The next day, after getting woefully lost in Palm Springs, I got to the funeral to celebrate grandma's life and her place in all of ours. We then headed to grandpa's place and spent time together catching up. A number of these cousins I hadn't seen since grandma and grandpa's 50th anniversary - and they celebrated their 71st not too long ago! So after some 21 years, we reconnected and shared numerous stories of our times together as kids. One being - and most legendary - was when grandpa took us boys out on a camping trip and thinking he was buying tuna, brought cans of cat food instead. Classic.
It was great to be with my wider, extended family and I was surprised to hear that they had been following me via my blog. So if any of them are reading this: you rock!
I so greatly enjoy spending time with my mom and sisters (brother too, but he couldn't make it), and it is certainly true for me: the older I get, the more I enjoy and want to be connected to my family. I haven't always had this heart-draw, but I deeply feel it now. So it was a gift to be with them for a couple of days and to just hang out and catch up on life.
I headed out the next morning for Santa Barbara and encountered some rain on the way but really liked it. There is something deeply gratifying about facing mother nature openly and honestly, and doing it on a motorcycle feels that way. Driving through rain in a protected, climate-controlled environment is profoundly different than out in the open as you are on a bike. And this becomes a completely different psychological space. There is something basic about this, some degree of "man vs. the elements" that is incredibly gratifying. So I rode on, and felt incredibly alive.

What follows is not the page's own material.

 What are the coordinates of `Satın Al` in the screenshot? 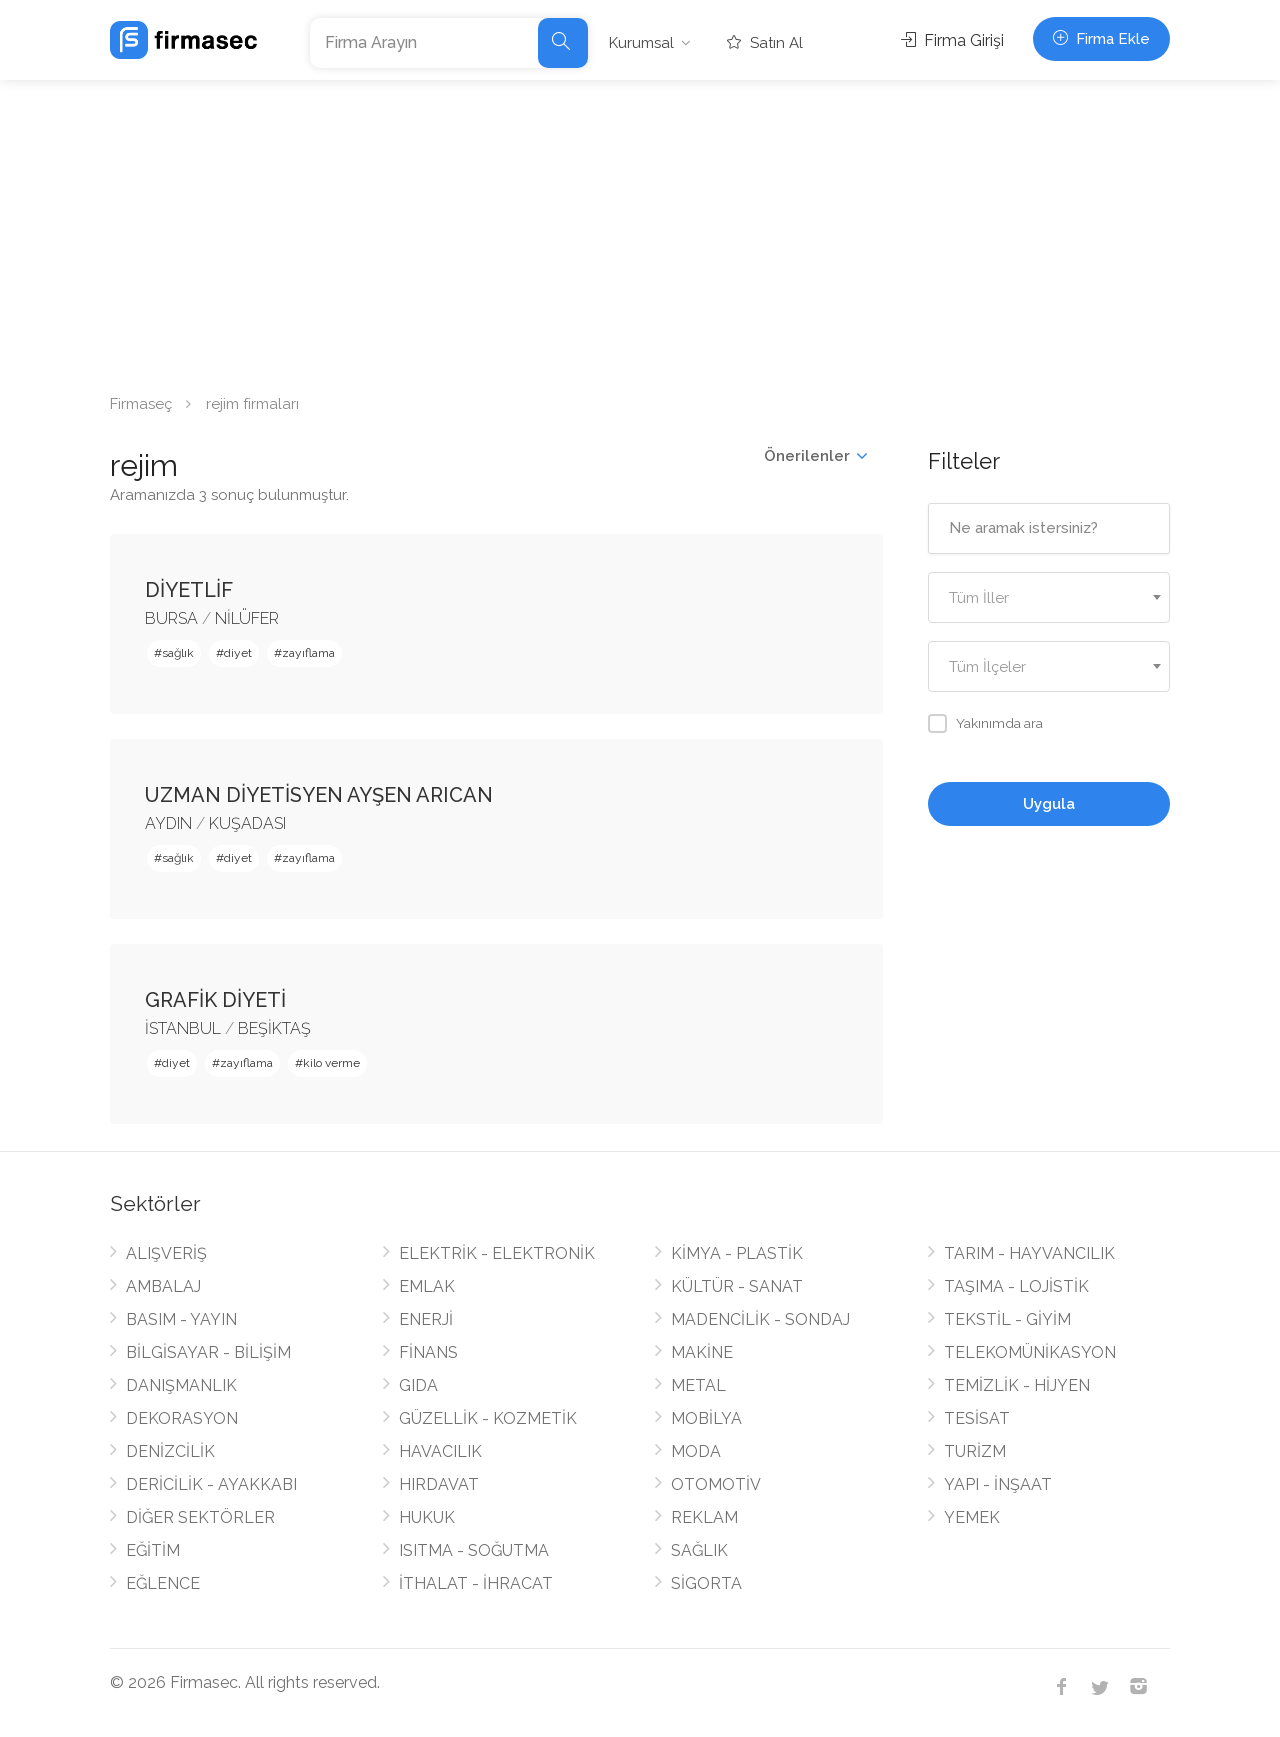 It's located at (765, 43).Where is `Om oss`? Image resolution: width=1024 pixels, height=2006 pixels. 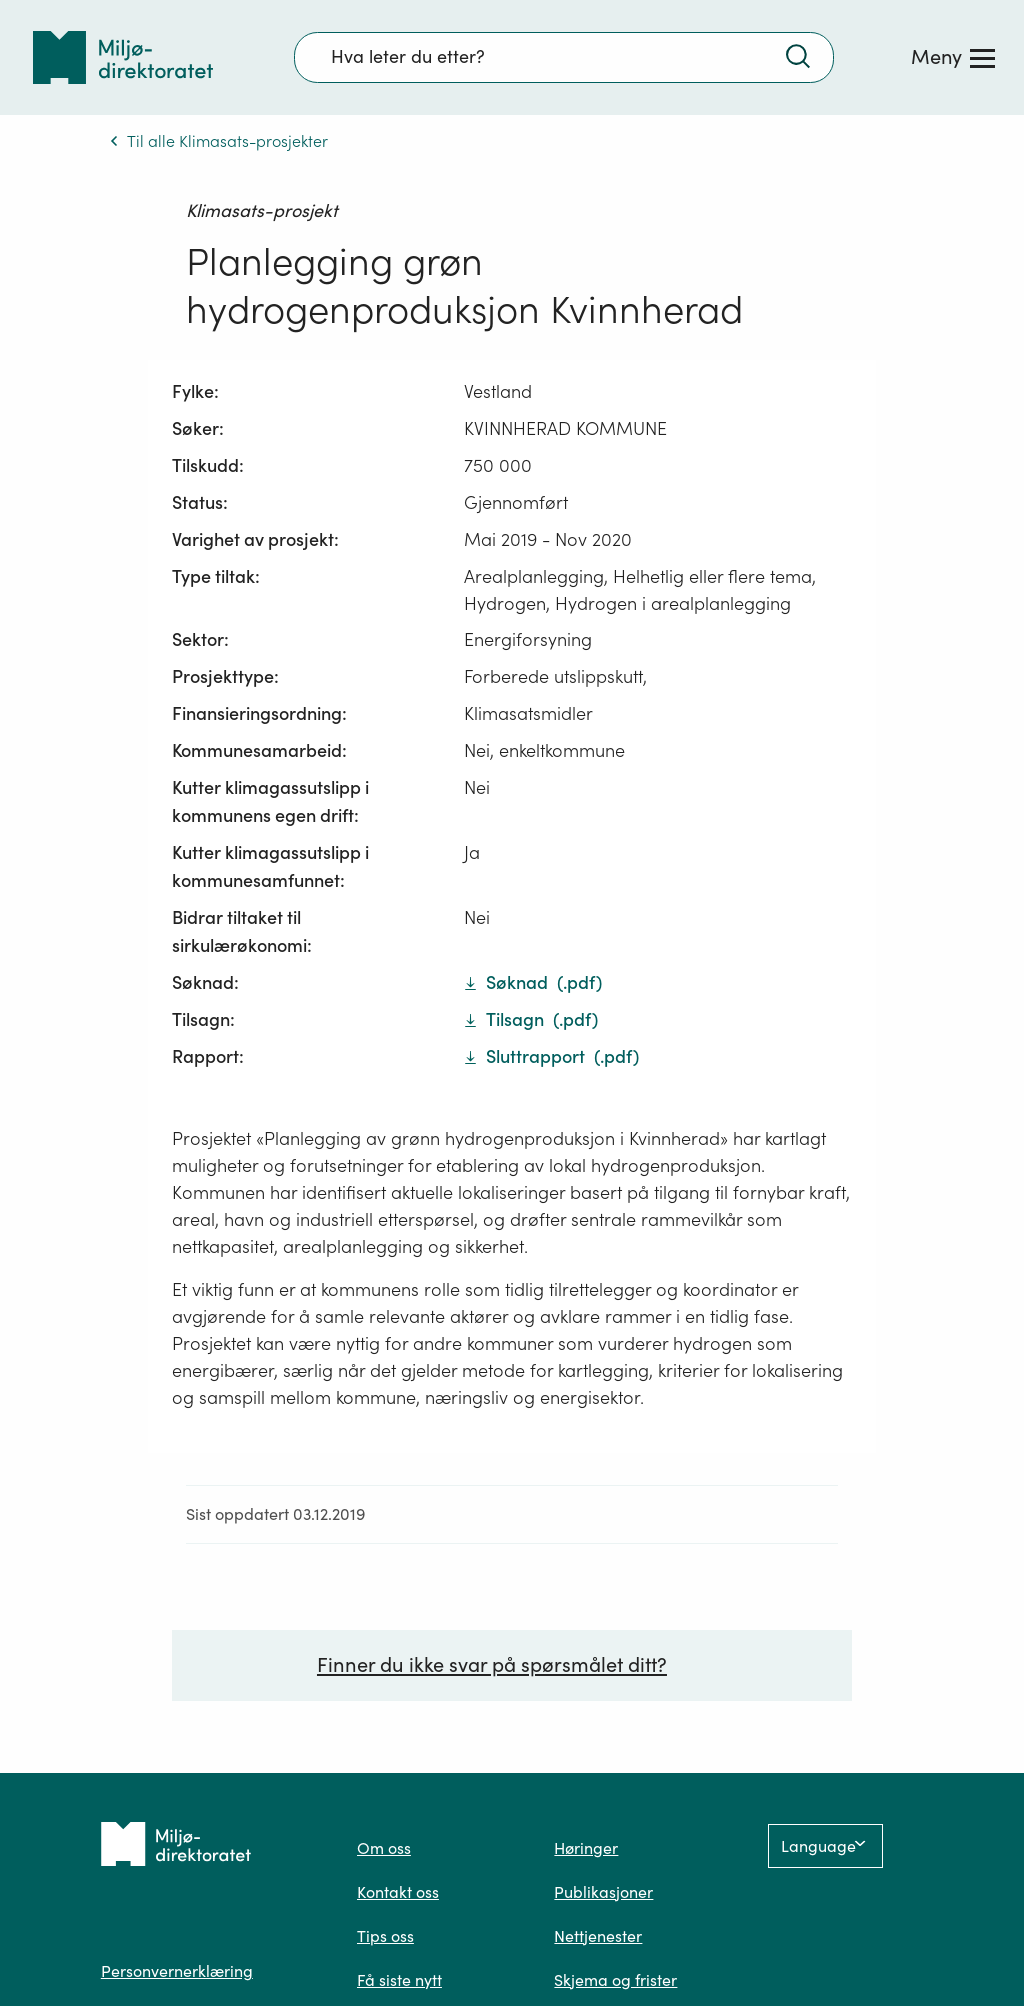
Om oss is located at coordinates (384, 1851).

I got into Santa Barbara and landed at the Askews - my "Santa Barbara parents" - and what I have called home for many years now. I got up the next morning and in checking weather.com discovered that another storm was due the next day, and my best bet was to head out soon. So I packed up and headed out to some of my favorite spots around SB.
Mount Calvary Monastery is a spiritual retreat house and my spiritual home. Staffed by monks of the Order of the Holy Cross, I have been going to Mt. Calvary for many years now and am grateful to have come to know some of the brothers there. Every Friday morning is a service followed by breakfast and I have had some wonderful conversations around the breakfast tables. The day I rode up there was the brother's sabbath day, so I snapped a picture or two before heading on. I would have loved to have had a picture of Brother Robert on the bike!
Of course before heading out I wanted to get a pic with Tony and Barbara (Askew) so I rode down to Westmont College to say my goodbyes and get the pics.
While blowing through San Luis Obispo, I stopped in to see my buddy Andy. And since he doesn't really work at his job, he obliged me for this picture. He jumped right on the bike and became, at the end of my trip, the first person to actually get on the bike for a picture the entire trip.
I arrived back in San Francisco without incident, cold and tired but grateful. It was a great journey through many landscapes and experiences, adventures unlooked for and adventures unplanned. My Baja adventure was a gift, and as I return to "normal life" (whatever that means) I carry with me people, places and things that all reflect the goodness of my life and the Giver of such good gifts.
The road goes ever on. And I will keep traveling it, in grace and gratitude, and hope that it takes me to Baja many times to come.